Agricultural Export Forecast 2026

April 1, 2026|1:00 PM CDT

With U.S. agricultural exports projected to hit a $37 billion deficit in 2026 amid retaliatory tariffs and surging South American competition, American farmers face mounting pressure from lost markets and eroding profitability.

Key takeaways

  • Escalating trade tensions, including tariffs imposed since 2025, have diverted Chinese demand for U.S. soybeans and sorghum to Brazil and Argentina, contributing to a forecasted drop in export values.
  • Corn exports are expected to decline by 200 million bushels to 3.1 billion in the 2026-27 marketing year due to increased global supplies from competitors, potentially leading to higher domestic stocks and lower prices.
  • While soybean exports may rebound to 1.7 billion bushels driven by domestic biofuel demand, persistent geopolitical risks and climate disruptions like La Niña could amplify volatility and widen the trade gap.

Export Challenges Ahead

The U.S. agricultural sector enters 2026 under the shadow of a deepening trade deficit, driven by policy shifts and global market dynamics that began intensifying in 2025. Tariffs levied by the U.S. administration prompted retaliation, particularly from China, which reduced purchases of American soybeans and sorghum by over 30% in some categories. This shift favored South American producers, where Brazil and Argentina ramped up output, capturing larger shares of the global market. As a result, U.S. export volumes for key grains have contracted, with overall agricultural exports forecasted at $173 billion for fiscal year 2026, down from previous highs.

Farmers in the Midwest, heavily reliant on export markets for corn and soybeans, are among the hardest hit. Reduced shipments have led to surplus domestic supplies, depressing prices—corn averages are projected at $4.20 per bushel, barely covering elevated production costs from lingering input inflation. Livestock producers face indirect impacts through cheaper feed grains but contend with their own export hurdles, including lower wheat shipments due to bumper crops in Australia and Argentina. The trade imbalance, with imports reaching $210 billion, underscores a structural shift toward higher-value inbound goods like horticultural products, further straining rural economies already burdened by rising debt levels reported in regional bank surveys.

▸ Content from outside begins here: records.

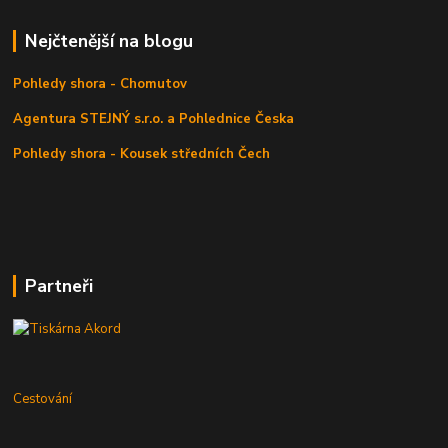
Nejčtenější na blogu
Pohledy shora - Chomutov
Agentura STEJNÝ s.r.o. a Pohlednice Česka
Pohledy shora - Kousek středních Čech
Partneři
Cestování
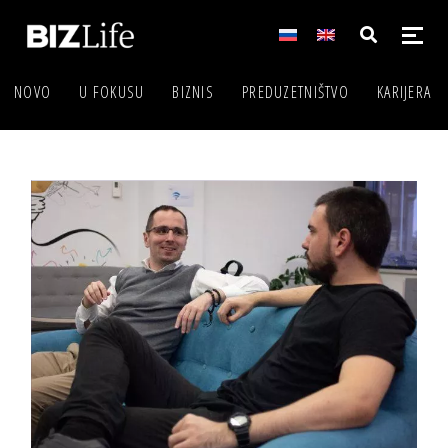
NOVO
U FOKUSU
BIZNIS
PREDUZETNIŠTVO
KARIJERA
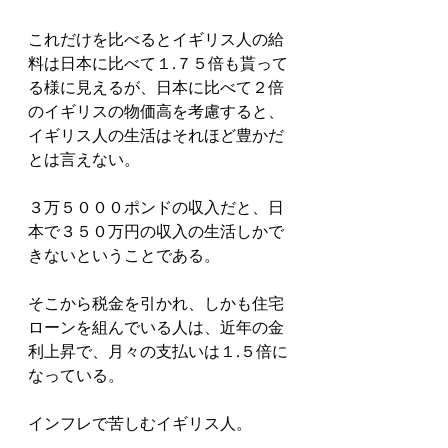
これだけを比べるとイギリス人の給
料は日本に比べて１.７５倍も貰って
る様に見えるが、日本に比べて２倍
のイギリスの物価高を考慮すると、
イギリス人の生活はそれほど豊かだ
とは言えない。
３万５０００ポンドの収入だと、日
本で３５０万円の収入の生活しかで
きないということである。
そこから税金を引かれ、しかも住宅
ローンを組んでいる人は、近年の金
利上昇で、月々の支払いは１.５倍に
なっている。
インフレで苦しむイギリス人。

Beyond immediate financial pressures, broader risks loom from climate and geopolitical factors. La Niña patterns could exacerbate droughts in key producing regions, tightening global supplies unpredictably and offering short-term price relief but heightening long-term volatility. Trade negotiations, such as potential agreements with Taiwan or Malaysia, might open new avenues, yet they come amid tensions over currency manipulations and export subsidies in competing nations. A non-obvious tension arises in biofuel policies: while mandates boost domestic soybean crush to record 2.655 billion bushels, they divert supplies from exports, creating trade-offs between energy independence and international market share. Stakeholders like processors benefit from this inward focus, but exporters and growers bear the costs of diminished global competitiveness.